Para encontrar a interseção e a compreensão do transgeracional em Freud, a autora recorre ao Moisés de Freud e sua íntima relação com a geografia da vida percorrida por Moisés-Freud sob novo ponto de vista. Trachtenberg explica da seguinte forma maneira:
Podemos agora seguir com nosso pensamento até outro lugar, o não lugar do judeu. Trata-se do lugar do estrangeiro, do judeu errante, da vocação para o exílio, da perpétua errância. É a repetição milenar da herança de um líder, Moisés, que não pôde entrar na Terra Prometida. Em sua autobiografia, Freud (1925) repetiu o que já havia dito no discurso aos membros da B’nai B’rith: ‘Na universidade me deparei com algumas decepções; especialmente com algumas insinuações de que eu deveria me sentir inferior e estrangeiro, por ser judeu. [...] Muito cedo me familiarizei com o destino de me encontrar na oposição, fora da compacta maioria.
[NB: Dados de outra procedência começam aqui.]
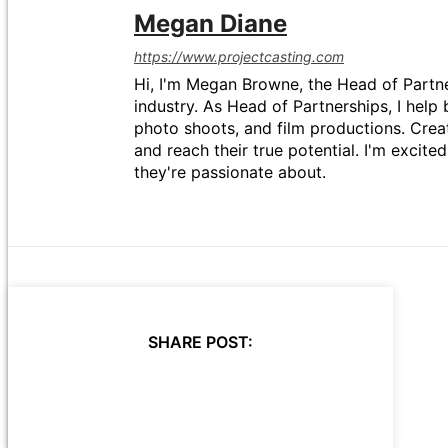
Megan Diane
https://www.projectcasting.com
Hi, I'm Megan Browne, the Head of Partne
industry. As Head of Partnerships, I help 
photo shoots, and film productions. Crea
and reach their true potential. I'm excit
they're passionate about.
SHARE POST: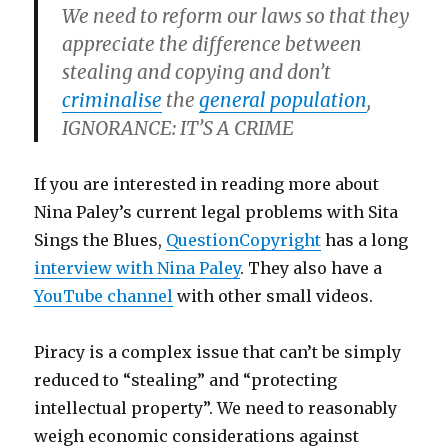
We need to reform our laws so that they
appreciate the difference between
stealing and copying and don’t
criminalise
the
general population
,
IGNORANCE: IT’S A CRIME
If you are interested in reading more about
Nina Paley’s current legal problems with Sita
Sings the Blues,
QuestionCopyright
has a long
interview with Nina Paley
. They also have a
YouTube channel
with other small videos.
Piracy is a complex issue that can’t be simply
reduced to “stealing” and “protecting
intellectual property”. We need to reasonably
weigh economic considerations against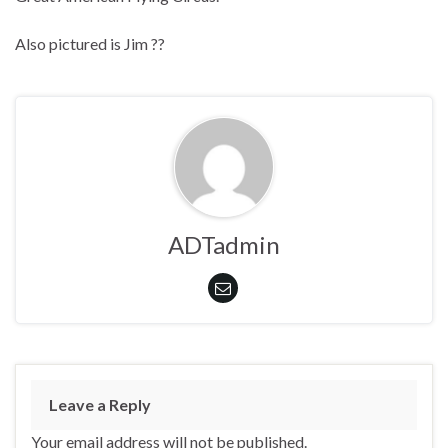
Also pictured is Jim ??
ADTadmin
Leave a Reply
Your email address will not be published.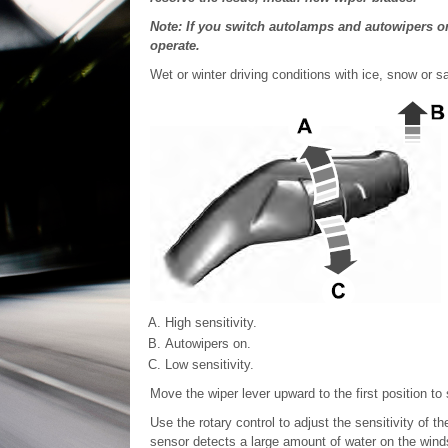
Note: If you switch autolamps and autowipers o
operate.
Wet or winter driving conditions with ice, snow or 
High sensitivity.
Autowipers on.
Low sensitivity.
Move the wiper lever upward to the first position to
Use the rotary control to adjust the sensitivity of 
sensor detects a large amount of water on the winds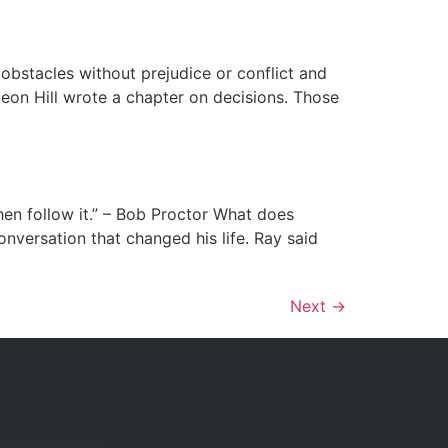
 obstacles without prejudice or conflict and
leon Hill wrote a chapter on decisions. Those
then follow it.” – Bob Proctor What does
onversation that changed his life. Ray said
Next
→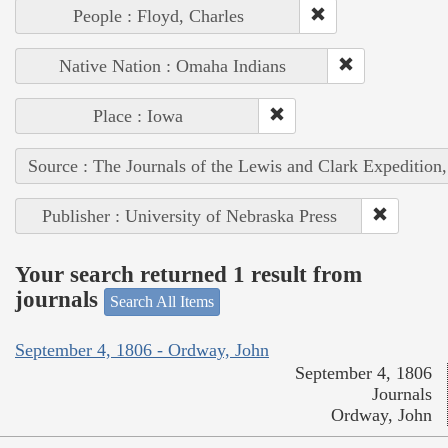
People : Floyd, Charles
Native Nation : Omaha Indians
Place : Iowa
Source : The Journals of the Lewis and Clark Expedition
Publisher : University of Nebraska Press
Your search returned 1 result from
journals
Search All Items
September 4, 1806 - Ordway, John
September 4, 1806
Journals
Ordway, John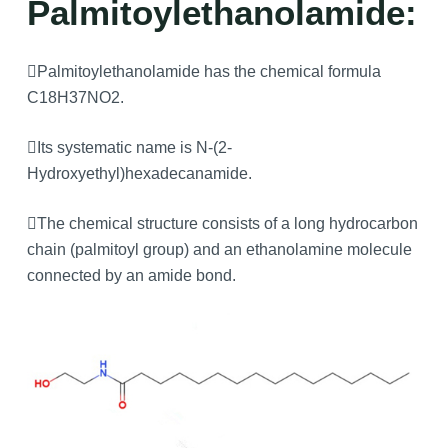
Palmitoylethanolamide:
Palmitoylethanolamide has the chemical formula
C18H37NO2.
Its systematic name is N-(2-
Hydroxyethyl)hexadecanamide.
The chemical structure consists of a long hydrocarbon
chain (palmitoyl group) and an ethanolamine molecule
connected by an amide bond.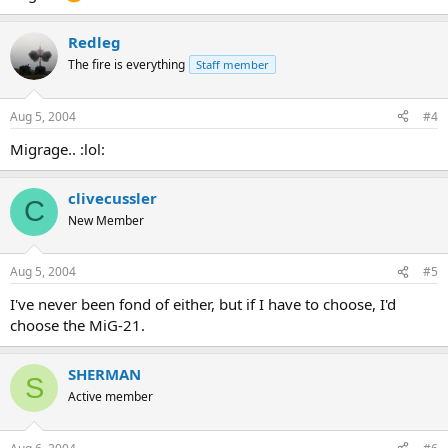
Redleg
The fire is everything
Staff member
Aug 5, 2004
#4
Migrage.. :lol:
clivecussler
C
New Member
Aug 5, 2004
#5
I've never been fond of either, but if I have to choose, I'd
choose the MiG-21.
SHERMAN
S
Active member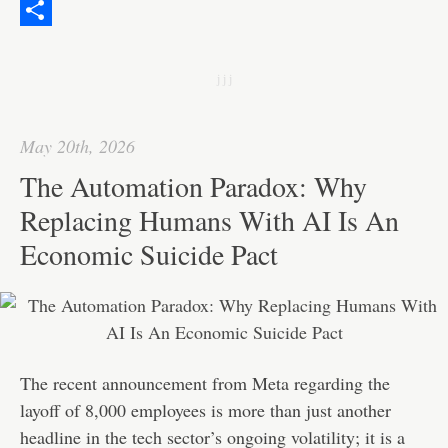
o
t
i
n
h
W
o
e
l
k
a
e
S
k
r
e
t
C
h
j j j
d
s
h
a
I
A
a
r
May 20th, 2026
n
p
t
e
The Automation Paradox: Why
p
Replacing Humans With AI Is An
Economic Suicide Pact
The recent announcement from Meta regarding the
layoff of 8,000 employees is more than just another
headline in the tech sector’s ongoing volatility; it is a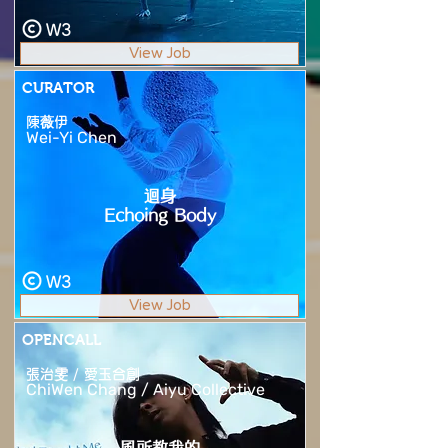
W3
View Job
CURATOR
陳薇伊
Wei-Yi Chen
迴身
Echoing Body
W3
View Job
OPENCALL
張治雯 / 愛玉合創
ChiWen Chang / Aiyu Collective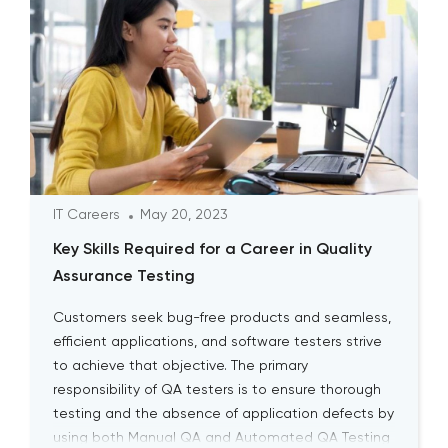
IT Careers
May 20, 2023
Key Skills Required for a Career in Quality
Assurance Testing
Customers seek bug-free products and seamless,
efficient applications, and software testers strive
to achieve that objective. The primary
responsibility of QA testers is to ensure thorough
testing and the absence of application defects by
using both Manual QA and Automated QA Testing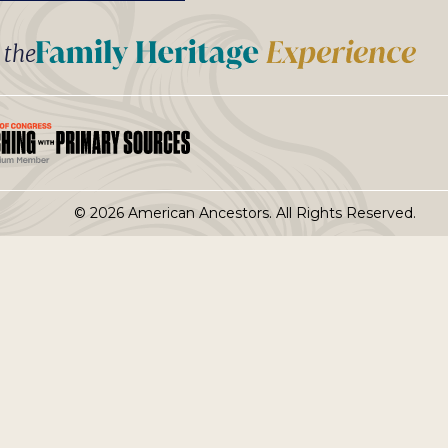
t the
© 2026 American Ancestors. All Rights Reserved.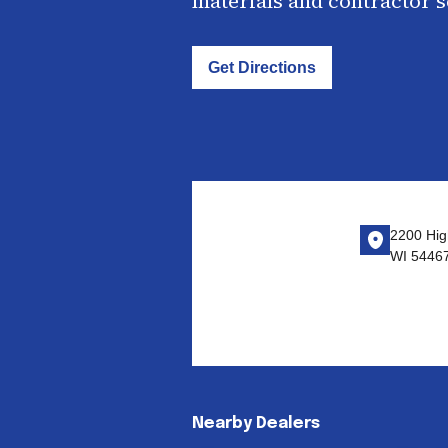
materials and contractor 
Get Directions
2200 Hig
WI 5446
Nearby Dealers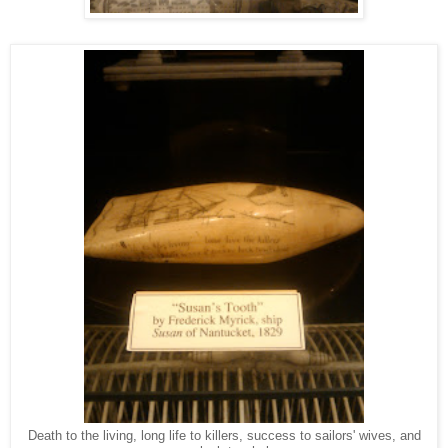
Death to the living, long life to killers, success to sailors' wives, and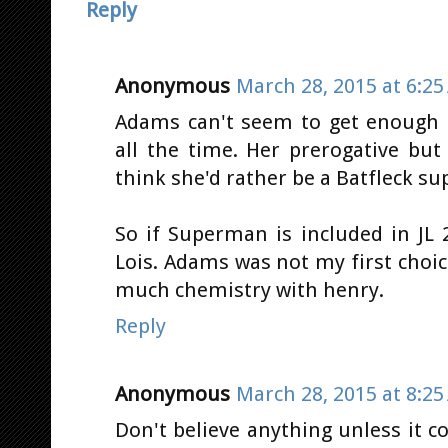
Reply
Anonymous
March 28, 2015 at 6:2
Adams can't seem to get enough 
all the time. Her prerogative b
think she'd rather be a Batfleck su
So if Superman is included in JL 
Lois. Adams was not my first choic
much chemistry with henry.
Reply
Anonymous
March 28, 2015 at 8:2
Don't believe anything unless it 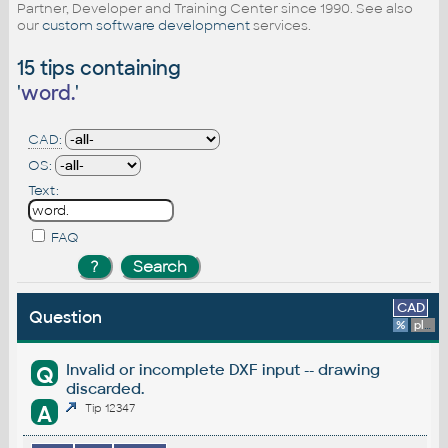
Partner, Developer and Training Center since 1990. See also
our
custom software development
services.
15 tips containing
'
word.
'
CAD:
OS:
Text:
FAQ
CAD
Question
%
platform
Invalid or incomplete DXF input -- drawing
Q
discarded.
A
Tip 12347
Assim, eu me preparava para uma independência de juízo’ (p. 9)". (p. 155)
Em seu lado judeu, Freud se sabia capaz de subverter a lógica vigente, de se desenraizar permanentemente, de se deslocar por meio das fronteiras. Via-se capaz de estar do outro lado da realidade material e partiu para a busca do múltiplo sentido das palavras e dos afetos, daquilo que não estava representado e fixo. (p. 133 )
Freud sentiu-se profundamente atraído por esta figura histórica e dedicou-lhe um de seus últimos textos, Moisés e o monoteísmo
, no qual desenvolveu a tese original de que Moisés era egípcio. Várias passagens fundamentais para a humanidade foram operadas tendo Moisés como vetor, como agente transmissor, espaço de transcrição transformadora, recipiente intermediário entre a palavra de Deus, incompreensível para os homens, e a Lei para e deles (os Dez Mandamentos). Essas conquistas, organizadas, estruturadas e estruturantes, representam um triunfo da espiritualidade sobre a sensualidade
, segundo as palavras de Freud (1937, p. 109). Para Trachtenberg, Moisés é um espaço de transcrição transformadora.
Após fazer o passeio que indicamos – das subjetividades em permanente construção em diversos contextos desde Freud, passando pelo antissemitismo, o Holocausto e suas consequências na Europa, em Israel e no Brasil –, a autora nos diz:
Bem, tornei-me psicanalista e meu interesse pelo tema da transmissão psíquica entre gerações foi crescente nos últimos anos. Fui entendendo que tinha relação com minha história e, especialmente, com minha pré-história. Talvez um desejo de ir colocando palavras no silêncio que também rondava minha família. Não se falava das perdas trágicas da Shoah. (p. 191)
E por meio da pesquisa psicanalítica, Trachtenberg compartilha com os leitores sua experiência com seus pacientes e suas experiências do transgeracional por meio da expressão artística: pintura, desenho, literatura e poesia. E também nos traz com clareza a história da escravidão no Brasil, o trauma do escravo e do senhor de escravos com suas consequências transgeracionais.
Podemos dizer que o trauma imanente – nascer e crescer – e o trauma catastrófico, causado pela violência político-social, nunca mentem. O trauma reclama e exige repetição, exige ser expresso, pois o trauma e a catástrofe destrutiva imposta por um ser humano a outro têm o poder de transpor barreiras intergeracionais e furar fronteiras vagas entre almas diferentes, deixando rastros, pelo menos em forma de sintomas que continuam a conectar gerações entre si. Os fragmentos da pré-história traumática, que não permitem a transformação em eventos históricos processados, se esforçarão para existir em gerações distantes que passaram pelo trauma e desconhecem as causas do sofrimento. É uma continuidade de geração em geração que desafia a passagem do tempo.